*** Block opens ***
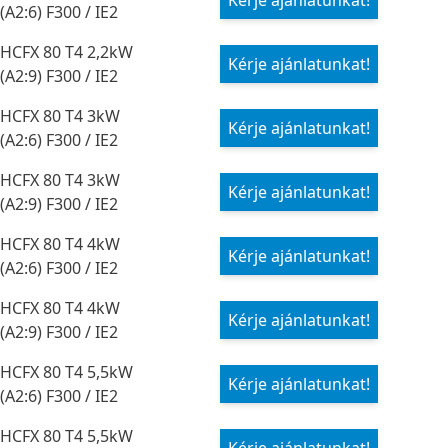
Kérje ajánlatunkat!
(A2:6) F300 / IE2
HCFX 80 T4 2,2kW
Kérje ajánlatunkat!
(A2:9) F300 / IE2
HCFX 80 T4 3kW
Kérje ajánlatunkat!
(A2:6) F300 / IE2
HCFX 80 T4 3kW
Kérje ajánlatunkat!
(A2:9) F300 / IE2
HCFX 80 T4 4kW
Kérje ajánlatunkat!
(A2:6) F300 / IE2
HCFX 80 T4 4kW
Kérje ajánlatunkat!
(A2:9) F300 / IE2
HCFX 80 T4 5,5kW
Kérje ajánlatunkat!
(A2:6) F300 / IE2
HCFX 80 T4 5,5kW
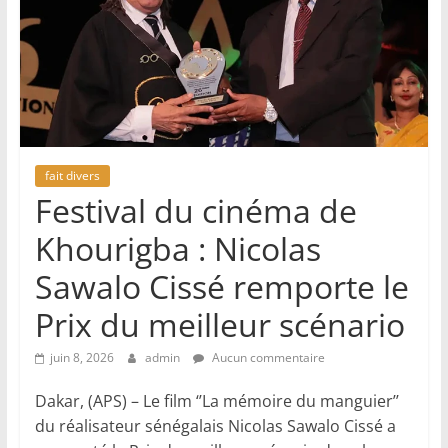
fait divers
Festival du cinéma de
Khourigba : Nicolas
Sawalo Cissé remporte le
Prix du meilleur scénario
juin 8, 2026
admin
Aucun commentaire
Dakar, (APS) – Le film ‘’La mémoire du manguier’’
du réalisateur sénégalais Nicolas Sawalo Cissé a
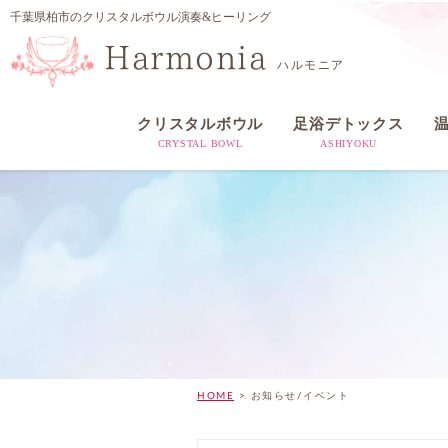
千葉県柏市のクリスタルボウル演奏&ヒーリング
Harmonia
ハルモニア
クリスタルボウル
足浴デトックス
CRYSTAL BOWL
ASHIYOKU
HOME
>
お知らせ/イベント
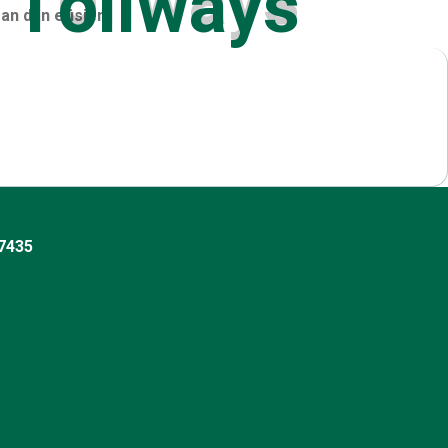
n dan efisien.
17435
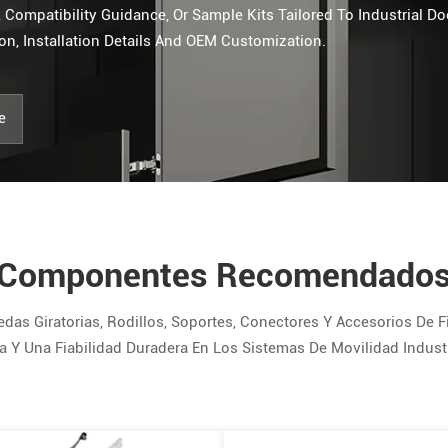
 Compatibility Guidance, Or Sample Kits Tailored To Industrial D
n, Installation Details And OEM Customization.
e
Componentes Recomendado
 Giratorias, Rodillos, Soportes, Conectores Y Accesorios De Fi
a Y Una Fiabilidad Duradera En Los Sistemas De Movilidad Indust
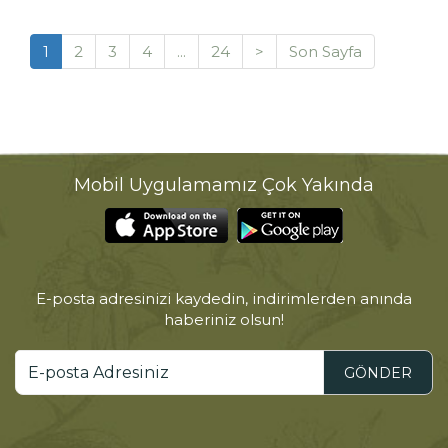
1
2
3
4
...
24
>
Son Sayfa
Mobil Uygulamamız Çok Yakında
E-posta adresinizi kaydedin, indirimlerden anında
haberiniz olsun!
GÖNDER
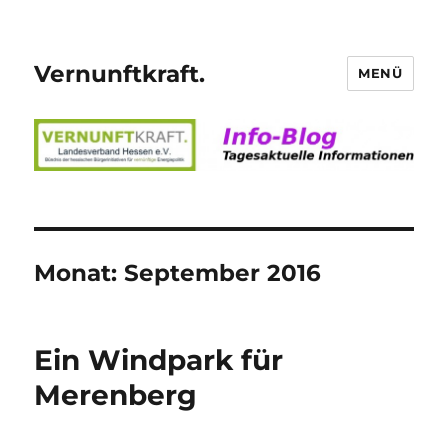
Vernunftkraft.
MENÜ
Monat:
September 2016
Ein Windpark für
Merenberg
*** Block closes ***
Produce a word-for-word version of the material, with no pictures included.

Kérje ajánlatunkat!
(A2:6) F300 / IE2
HCFX 80 T4 2,2kW
Kérje ajánlatunkat!
(A2:9) F300 / IE2
HCFX 80 T4 3kW
Kérje ajánlatunkat!
(A2:6) F300 / IE2
HCFX 80 T4 3kW
Kérje ajánlatunkat!
(A2:9) F300 / IE2
HCFX 80 T4 4kW
Kérje ajánlatunkat!
(A2:6) F300 / IE2
HCFX 80 T4 4kW
Kérje ajánlatunkat!
(A2:9) F300 / IE2
HCFX 80 T4 5,5kW
Kérje ajánlatunkat!
(A2:6) F300 / IE2
HCFX 80 T4 5,5kW
fait divers
Festival du cinéma de
Khourigba : Nicolas
Sawalo Cissé remporte le
Prix du meilleur scénario
juin 8, 2026
admin
Aucun commentaire
Dakar, (APS) – Le film ‘’La mémoire du manguier’’
du réalisateur sénégalais Nicolas Sawalo Cissé a
千葉県柏市のクリスタルボウル演奏&ヒーリング
Harmonia
ハルモニア
クリスタルボウル
足浴デトックス
CRYSTAL BOWL
ASHIYOKU
HOME
>
お知らせ/イベント
n dan efisien.
17435
 Compatibility Guidance, Or Sample Kits Tailored To Industrial D
n, Installation Details And OEM Customization.
e
Componentes Recomendado
 Giratorias, Rodillos, Soportes, Conectores Y Accesorios De Fi
a Y Una Fiabilidad Duradera En Los Sistemas De Movilidad Indust
1
2
3
4
...
24
>
Son Sayfa
Mobil Uygulamamız Çok Yakında
E-posta adresinizi kaydedin, indirimlerden anında
haberiniz olsun!
GÖNDER
Vernunftkraft.
MENÜ
Monat:
September 2016
Ein Windpark für
Merenberg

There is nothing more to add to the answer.